Elucidation of Structure–Function Relationship of Biological Active-Sites and New Material Design by Molecular Simulation

 Biological active-sites are regulated by protein environments and show excellent functions such as high-specific molecular recognitions and high-efficient catalysis. Our objectives are to elucidate structure–function relationship of biological active-sites by molecular simulations and to design new molecules utilizing the relationship. In particular, we focus on the Mn₄CaO₅ cluster in photosystem II, which efficiently oxidize water to oxygen, and heme cofactors, which show diverse biochemical functions in proteins.

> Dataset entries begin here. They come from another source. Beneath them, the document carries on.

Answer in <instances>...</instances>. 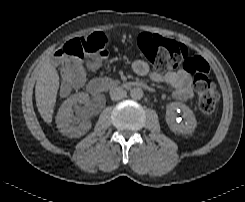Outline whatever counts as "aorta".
<instances>
[{
	"instance_id": "1",
	"label": "aorta",
	"mask_w": 245,
	"mask_h": 202,
	"mask_svg": "<svg viewBox=\"0 0 245 202\" xmlns=\"http://www.w3.org/2000/svg\"><path fill=\"white\" fill-rule=\"evenodd\" d=\"M143 90L139 87L133 88L130 91V96L134 100H140L143 97Z\"/></svg>"
}]
</instances>
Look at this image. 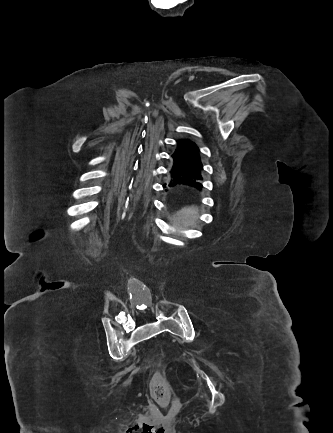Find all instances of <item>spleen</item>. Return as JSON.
Returning a JSON list of instances; mask_svg holds the SVG:
<instances>
[{
  "mask_svg": "<svg viewBox=\"0 0 333 433\" xmlns=\"http://www.w3.org/2000/svg\"><path fill=\"white\" fill-rule=\"evenodd\" d=\"M198 214V210L193 207L191 209L187 207L183 209H178V211L172 213V218L176 219L173 224L181 228L193 226L197 222Z\"/></svg>",
  "mask_w": 333,
  "mask_h": 433,
  "instance_id": "1",
  "label": "spleen"
}]
</instances>
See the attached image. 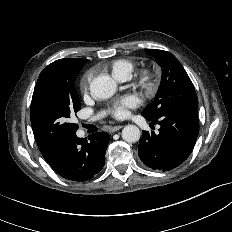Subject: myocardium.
I'll return each mask as SVG.
<instances>
[{"label": "myocardium", "instance_id": "f54148a6", "mask_svg": "<svg viewBox=\"0 0 232 232\" xmlns=\"http://www.w3.org/2000/svg\"><path fill=\"white\" fill-rule=\"evenodd\" d=\"M137 86L145 93H152L157 87L155 73L150 69H143L136 79Z\"/></svg>", "mask_w": 232, "mask_h": 232}]
</instances>
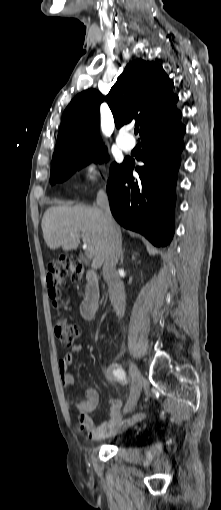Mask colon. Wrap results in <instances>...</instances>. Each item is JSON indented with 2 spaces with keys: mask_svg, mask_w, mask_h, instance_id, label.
<instances>
[{
  "mask_svg": "<svg viewBox=\"0 0 221 510\" xmlns=\"http://www.w3.org/2000/svg\"><path fill=\"white\" fill-rule=\"evenodd\" d=\"M68 278L73 281H79L82 278V267L73 257L63 255L49 262L47 275L48 294L53 307L56 309L66 306L63 299V286ZM54 332L64 347H71L80 334V327L76 322L62 318L56 321Z\"/></svg>",
  "mask_w": 221,
  "mask_h": 510,
  "instance_id": "1",
  "label": "colon"
}]
</instances>
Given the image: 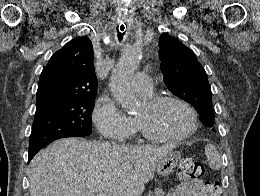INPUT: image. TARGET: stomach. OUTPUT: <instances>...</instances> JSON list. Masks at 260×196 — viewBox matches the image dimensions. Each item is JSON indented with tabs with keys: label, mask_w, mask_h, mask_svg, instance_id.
I'll return each mask as SVG.
<instances>
[{
	"label": "stomach",
	"mask_w": 260,
	"mask_h": 196,
	"mask_svg": "<svg viewBox=\"0 0 260 196\" xmlns=\"http://www.w3.org/2000/svg\"><path fill=\"white\" fill-rule=\"evenodd\" d=\"M180 154L178 152H169L163 156L156 164V172L159 176H170L176 170L179 162Z\"/></svg>",
	"instance_id": "stomach-1"
}]
</instances>
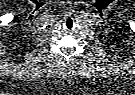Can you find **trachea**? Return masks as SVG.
<instances>
[{"label":"trachea","instance_id":"obj_1","mask_svg":"<svg viewBox=\"0 0 135 95\" xmlns=\"http://www.w3.org/2000/svg\"><path fill=\"white\" fill-rule=\"evenodd\" d=\"M66 26H67L68 29H71L73 27V21H72L71 18H68L66 20Z\"/></svg>","mask_w":135,"mask_h":95}]
</instances>
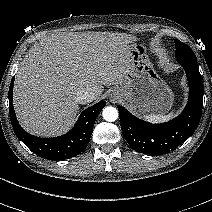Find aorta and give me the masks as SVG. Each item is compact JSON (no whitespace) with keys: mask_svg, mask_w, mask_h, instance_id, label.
<instances>
[{"mask_svg":"<svg viewBox=\"0 0 212 212\" xmlns=\"http://www.w3.org/2000/svg\"><path fill=\"white\" fill-rule=\"evenodd\" d=\"M102 116L104 120L108 122H114L118 119V110L113 106H107L102 111Z\"/></svg>","mask_w":212,"mask_h":212,"instance_id":"obj_1","label":"aorta"}]
</instances>
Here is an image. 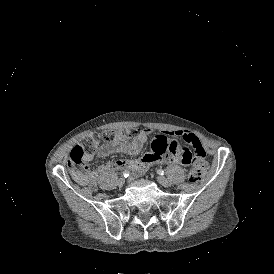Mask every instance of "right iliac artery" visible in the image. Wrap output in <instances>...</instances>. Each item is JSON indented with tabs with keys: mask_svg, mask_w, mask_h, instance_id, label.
<instances>
[{
	"mask_svg": "<svg viewBox=\"0 0 274 274\" xmlns=\"http://www.w3.org/2000/svg\"><path fill=\"white\" fill-rule=\"evenodd\" d=\"M129 174H130V172H129L128 170H125V171L123 172V176H124L125 178L128 177Z\"/></svg>",
	"mask_w": 274,
	"mask_h": 274,
	"instance_id": "right-iliac-artery-1",
	"label": "right iliac artery"
}]
</instances>
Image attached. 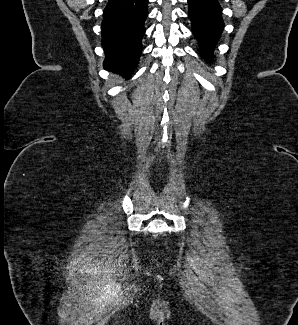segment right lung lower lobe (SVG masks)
<instances>
[{
    "instance_id": "1",
    "label": "right lung lower lobe",
    "mask_w": 298,
    "mask_h": 325,
    "mask_svg": "<svg viewBox=\"0 0 298 325\" xmlns=\"http://www.w3.org/2000/svg\"><path fill=\"white\" fill-rule=\"evenodd\" d=\"M148 0H108L102 21L105 68L130 74L142 51Z\"/></svg>"
}]
</instances>
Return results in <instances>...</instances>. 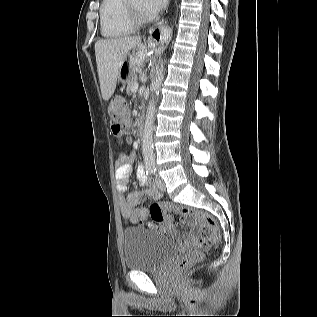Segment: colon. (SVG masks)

[TARGET 1]  Computational determination and refinement of the 3D active-sites of biomolecules

We determine the molecular and electronic structures of unstable intermediates in the 3D active-sites of biomolecules with molecular simulations. One of the targets is to determine oxidation states and protonation patterns in the S₀–S₄ states of the Mn₄CaO₅ cluster in photosystem II.

[TARGERT 2]  Elucidation of structure–function relationship of biological active-sites by molecular simulations

We elucidate the structure–function relationship of biological active-sites by molecular simulations and find the prerequisite factors for the biological functions such as the efficient water oxidation of the Mn₄CaO₅ cluster in photosystem II and the variety of biochemical functions of heme in proteins.

[TARGERT 3]  Computational design of novel bio-inspired materials

Based on the obtained prerequisite factors for the biological functions, we computationally design novel bio-inspired molecules and materials.